EXERCISE PROMPT: For every line in the records that has the word "للتطوير", make a copy.
[MATERIAL SHOWN — start]
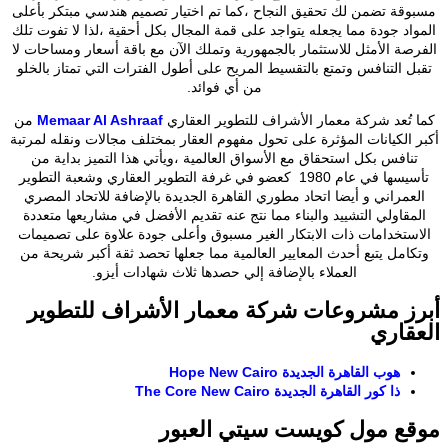
قة تضمن لك تحقيق النجاح ،كما تم اختيار تصميم هندسي مبتكر بأعلى
اد جودة مما يجعله يتواجد على قمة المجال بكل أحقية ،لذا لا تفوت تلك
صة الأمثل للاستثمار بالجمهورية وتملك الآن مع باقة أسعار ومساحات لا
ل التنافس وتمتع بالتقسيط المريح على أطول الفترات التي تمتاز بالخلو
من أي فوائد.
 تُعد شركة معمار الأشراف للتطوير العقاري
Memaar Al Ashraaf
من
 الكيانات المؤثرة على تحول مفهوم العقار بمختلف مجالات ونقله لمرتبة
نافس بكل استحقاق مع الأسواق العالمية ،ويأتي هذا التميز بداية من
تأسيسها في عام 1980 كعضو في غرفة التطوير العقاري وشعبة التطوير
عمراني و أيضا اتحاد مطوري القاهرة الجديدة بالإضافة للاتحاد المصري
مقاولي التشييد والبناء مما نتج عنه تقديم الأفضل في مشاريعها متعددة
ستخدامات ذات الابتكار الغير مسبوق وأعلى جودة علاوة على تصميمات
امل يتبع أحدث المعايير العالمية مما جعلها تحصد ثقة أكبر شريحة من
العملاء بالإضافة إلي حصدها ثلاث شهادات أيزو.
ز مشروعات شركة معمار الأشراف للتطوير
قاري
هوب القاهرة الجديدة Hope New Cairo
ذا كور القاهرة الجديدة The Core New Cairo
ع مول كويست سيتي العبور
[MATERIAL SHOWN — finish]
ANSWER FOR THIS EXERCISE:
 تُعد شركة معمار الأشراف للتطوير العقاري
ز مشروعات شركة معمار الأشراف للتطوير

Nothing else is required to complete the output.